DTS uses OLE DB technology to support non-relational databases; OLE DB, Microsoft's solution for universal data access (UDA), defines a set of COM interfaces (called data consumers and data providers) for accessing and offering any type of data. SQL Server 7.0 is a native OLE DB provider. DTS is an OLE DB consumer. Additionally, with SQL Server 7.0, Microsoft provides OLE DB interfaces to Oracle 7.3+, Microsoft Jet, and ODBC sources. Microsoft envisions that OLE DB will eventually replace ODBC as the industry standard for accessing data.

Using OLE DB, DTS gains independence. Acting as an OLE DB consumer, DTS does not require SQL Server. Furthermore, the new service interacts with any database (including SQL Server 4.2 and 6.x servers) with a compatible ODBC driver. (Test your configuration for compatibility before you commit to a specific driver.)

DTS provides a robust user interface for developing and administering transformation tasks. For ad hoc transformations and simple transfers, DTS offers import and export wizards to assist users in developing their transformation tasks.

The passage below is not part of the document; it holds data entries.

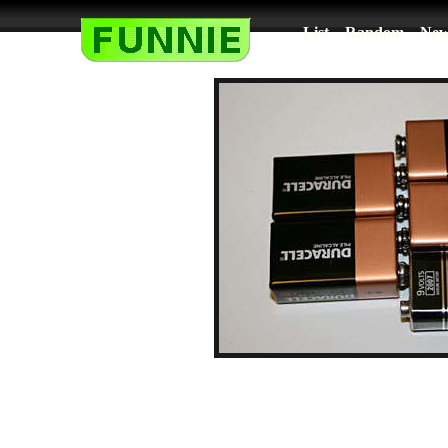
List
Random
New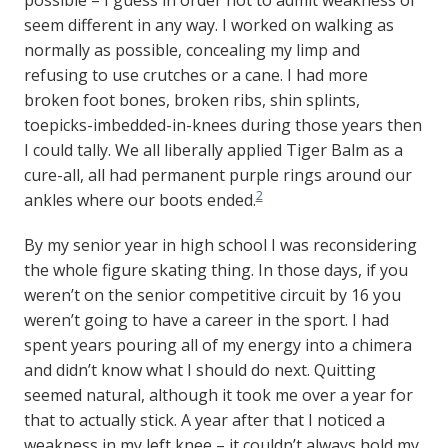
possible – I guess in order not to admit weakness or
seem different in any way. I worked on walking as
normally as possible, concealing my limp and
refusing to use crutches or a cane. I had more
broken foot bones, broken ribs, shin splints,
toepicks-imbedded-in-knees during those years then
I could tally. We all liberally applied Tiger Balm as a
cure-all, all had permanent purple rings around our
2
ankles where our boots ended.
By my senior year in high school I was reconsidering
the whole figure skating thing. In those days, if you
weren’t on the senior competitive circuit by 16 you
weren’t going to have a career in the sport. I had
spent years pouring all of my energy into a chimera
and didn’t know what I should do next. Quitting
seemed natural, although it took me over a year for
that to actually stick. A year after that I noticed a
weakness in my left knee – it couldn’t always hold my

For more complex task development, DTS provides DTS Package Designer, a development tool. From within the designer, you can define multiple data sources and targets and create elaborate transformation scripts using any COM-based scripting language. Additionally, you can define packages, database tasks, and external applications for the system to execute, and you coordinate these tasks using built-in scheduling and workflow functionality.

Evolution


DTS has evolved from the idea of a dedicated data pump between SQL Server and SQL Server OLAP Services and has become an independent data service that can extract, transform, and manage data movement between multiple heterogeneous data sources. (DTS does not run like an NT service. Instead, DTS runs as a COM server. Also, it can run as an external application via dtsrun.exe.) The evolution of DTS means it can perform roles in many different projects. For example, DTS might replace native replication to move data back and forth between two vendors' data stores, such as an Oracle database running under NT and an Informix database running under UNIX. In another example, DTS might scrub and validate text data from a legacy system before loading the data into a Web-based database application.

Although DBAs and developers will find many such uses for DTS, Microsoft has designated DTS as an essential component in its Data Warehousing Framework. DTS is part of the warehousing framework diagram in Figure 1. In data warehousing, developers face three main tasks—data acquisition, data transformation, and data presentation. Microsoft is positioning DTS as the tool for automating data acquisition and data transformation. In addition, DTS provides scripting, task scheduling, and workflow tools to manage such jobs and handle exceptions that might arise.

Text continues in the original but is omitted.